Etliche Dinge gingen mir durch den Kopf: ein gebrochenes Rohr, eine Wasserader oder vielleicht sogar ein unterirdischer See, der im Lauf der Zeit seinen Pegelstand immer weiter nach oben geschraubt hatte.

Nachdem ich laut und wohl auch hysterisch genug gerufen hatte, kam Pam die Treppe hinunter gestürmt und blieb abrupt neben mir stehen. Ihr Blick klebte auf der Pfütze in Fußform, richtete sich dann fragend auf mich, aber mehr als ein dummes Gesicht zu machen, fiel mir nicht ein.

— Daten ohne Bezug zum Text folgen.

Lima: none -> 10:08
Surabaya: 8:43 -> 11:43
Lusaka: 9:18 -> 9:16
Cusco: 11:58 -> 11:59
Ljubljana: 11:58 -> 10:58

Wie immer fand sie wesentlich schneller zur Rationalität zurück als ich es je gekonnt hätte. Nur zwei Worte rief sie, die Hände gegen ihre Schläfen gepresst: »Unsere Sachen!«

Vorsichtig prüfte sie die Erde um das gefüllte Loch herum auf ihre Festigkeit. Sobald sie eine Stelle gefunden hatten, die nicht an ihrem Turnschuh zog, machte sie einen Schritt. So legte sie in drei Hüpfern die kurze Strecke Richtung Rückwand zurück und wirkte wie die weibliche Version von Indiana Jones, der gerade durch einen mit Fallen gespickten Tempel schleicht. Vergessen Sie Lara Croft, die wäre wahrscheinlich an den blanken Kellerwänden entlang geklettert.

Pam ging in die Hocke, prüfte Kartons und Boden. Dann erhob sie sich, drehte sich zu mir um und lächelte erleichtert: »Uff, hier hinten scheint alles trocken zu sein. Wir sollten aber trotzdem die Bücher und Akten alle nach oben schaffen.«

»Lass mich zuerst noch das gemeinsame Büro einrichten, sonst stehen überall Kisten im Weg. Wir brauchen Schränke und Regale.«

»Dann kauf welche, Henry. Wir können kein Papier in einem feuchten Raum lagern.«

Leichter gesagt als getan, dachte ich. Bisher hatte ich ihr nichts von dem kleinen Missgeschick erzählt, das den Großteil unseres Vermögens aufgefressen hatte. Falsche Anlagen, mein Berater wegen Betrugs verhaftet und das Geld – weg.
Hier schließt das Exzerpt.